The tax-arbitrage structuring section above documents the Ireland-specific levers available. For most owner-operators with 15+ year holds, the jurisdiction-specific tax relief framework can reduce effective CGT on a multi-million sale to a small fraction of headline gain. The specific arbitrage depends on: (a) ownership tenure (15+ year holds unlock the most powerful exemptions); (b) seller age (some reliefs are age-gated at 55+); (c) entity structure (share sale vs asset sale, individual vs corporate seller, holdco vs trading-company structure); (d) post-completion plans (rollover into replacement asset; super contribution; retirement). Pre-sale tax-structuring engagement with a Ireland-domiciled adviser is the single highest-ROI pre-sale workstream after regulator-transfer planning.

What recent 2024-2026 dated comparable transactions in Ireland MSP / IT services should I know about?

The recent-transactions section above lists the 1-3 most-relevant dated comparable transactions in Ireland MSP / IT services from 2024-2026 with named buyer, named target, approximate consideration where disclosed, and source citations.
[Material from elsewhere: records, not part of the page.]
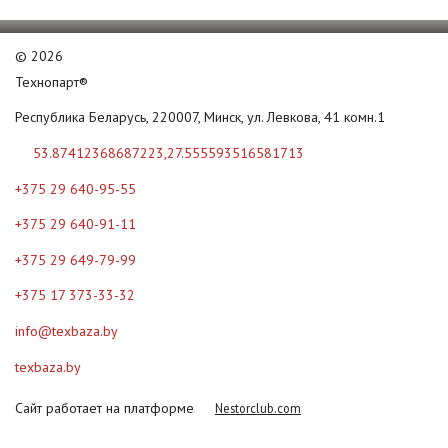
©
2026
Технопарт®
Республика Беларусь, 220007, Минск, ул. Левкова, 41 комн.1
53.87412368687223,27.555593516581713
+375 29 640-95-55
+375 29 640-91-11
+375 29 649-79-99
+375 17 373-33-32
info@texbaza.by
texbaza.by
Сайт работает на платформе
Nestorclub.com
These transactions anchor the multiples band that buyers will reference when underwriting your sale and are the single most-cited piece of evidence in any sell-side IM.

Does CT Acquisitions advise on cross-border M&A from Ireland?

Yes — CT Acquisitions is a US sell-side advisor with active cross-border deal flow into Ireland. The introductory conversation maps your trailing-12-month revenue and EBITDA in € EUR to the band-specific buyer pool, identifies the 18-24 month pre-sale workstream priorities specific to Ireland MSP / IT services, walks through the named buyers actively acquiring in Ireland at your size band, and pre-positions the tax-arbitrage outcome that determines your net-of-tax proceeds.